Por supuesto, como ha ocurrido siempre y va a seguir pasando en la arena de las relaciones internacionales, Estados Unidos, actuando como un verdadero procónsul en territorio cafetero con su máxima expresión en el ‘Plan Colombia’, se encuentra preocupado por la inestabilidad situacional. No, no se ha equivocado. No por las decenas de muertos, sino por el debilitamiento de uno de los principales y más abyectos aliados en la región. Es que desde las bases militares estadounidenses y la práctica subordinación de las FF.AA. colombianas a las directrices del Comando Sur, hasta la actuación como puntal de lanza de las movidas injerencistas de Donald Trump durante el 2019 hacia Venezuela, sostener a Duque se transforma en una imperiosa necesidad de continuidad.
Sin embargo y a pesar de lo expuesto, la represión y el retiro del proyecto, probablemente sea insuficiente. «La reforma no es un capricho. Es una necesidad. Retirarla o no, no es la discusión. La verdadera discusión es poder garantizar la continuidad de los programas sociales», expresó Duque una vez que comenzaron a sonar las voces disidentes. Señor presidente, nadie sostiene que no se requieran programas sociales. Que tampoco son una solución superadora ni mucho menos. El problema es quien los paga.
Exprimir a lo que queda de clase media – o a la clase media acomodada que tampoco pasa zozobras -, no es una buena opción en tiempos turbulentos. Tampoco buscar confundir diferenciando lo que sería una ‘protesta legítima y otra ‘anárquica’. Y aquí Duque se vuelve a equivocar cuando asegura que detrás de las protestas se encuentra la «mafia del narcotráfico» que incurre en «el vandalismo extremo y el terrorismo urbano». La búsqueda de chivos expiatorios pasó, sencillamente, de moda.
Es que entonces no hay otra alternativa. Hay que dirigir las miradas hacia las elites, los privilegiados que poseen bienes tangibles y activos financieros en cuantioso número. Justo o injusto, si se quiere capear la tensión social, son ellos los únicos que tienen la capacidad contributiva para atemperar esta situación. ¿Qué pasará con las inversiones?

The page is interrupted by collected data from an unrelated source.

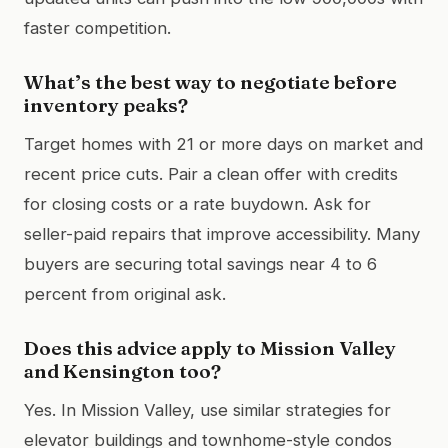
faster competition.
What’s the best way to negotiate before
inventory peaks?
Target homes with 21 or more days on market and
recent price cuts. Pair a clean offer with credits
for closing costs or a rate buydown. Ask for
seller-paid repairs that improve accessibility. Many
buyers are securing total savings near 4 to 6
percent from original ask.
Does this advice apply to Mission Valley
and Kensington too?
Yes. In Mission Valley, use similar strategies for
elevator buildings and townhome-style condos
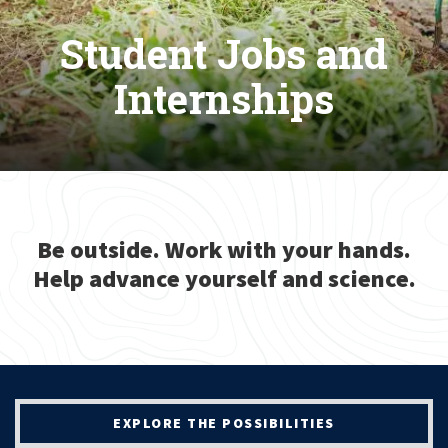
Student Jobs and
Internships
Be outside. Work with your hands.
Help advance yourself and science.
EXPLORE THE POSSIBILITIES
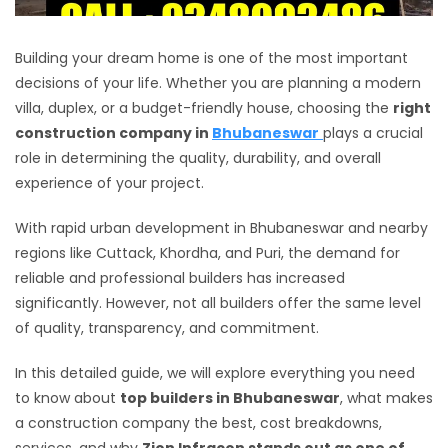
Building your dream home is one of the most important
decisions of your life. Whether you are planning a modern
villa, duplex, or a budget-friendly house, choosing the
right
construction company in
Bhubaneswar
plays a crucial
role in determining the quality, durability, and overall
experience of your project.
With rapid urban development in Bhubaneswar and nearby
regions like Cuttack, Khordha, and Puri, the demand for
reliable and professional builders has increased
significantly. However, not all builders offer the same level
of quality, transparency, and commitment.
In this detailed guide, we will explore everything you need
to know about
top builders in Bhubaneswar
, what makes
a construction company the best, cost breakdowns,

Nada, las continuarán haciendo si les conviene, y sino no. ¿Qué ocurrirá con la madre patria del norte? Podrán preferir otra cosa, pero lo último que querrán será un descontrol cercano a la frontera del ‘dictador socialista’ Maduro. ¿Qué pensarán los mercados internacionales, el FMI, los acreedores? Que nada les importa los dilemas y las pujas de intereses domésticas; lo único trascendente es que se pague lo adeudado.
El presidente Duque y su gobierno tienen la última palabra. Esta vez, la sabana ‘es más que corta’.